# Task
What is needed is a faithful copy of all the entries, with no pictures in it.

# Source records

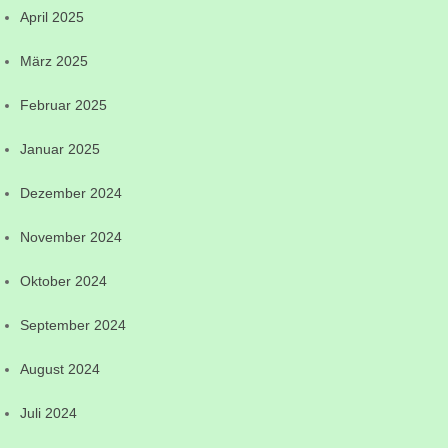
April 2025
März 2025
Februar 2025
Januar 2025
Dezember 2024
November 2024
Oktober 2024
September 2024
August 2024
Juli 2024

# Solution to this problem
April 2025
März 2025
Februar 2025
Januar 2025
Dezember 2024
November 2024
Oktober 2024
September 2024
August 2024
Juli 2024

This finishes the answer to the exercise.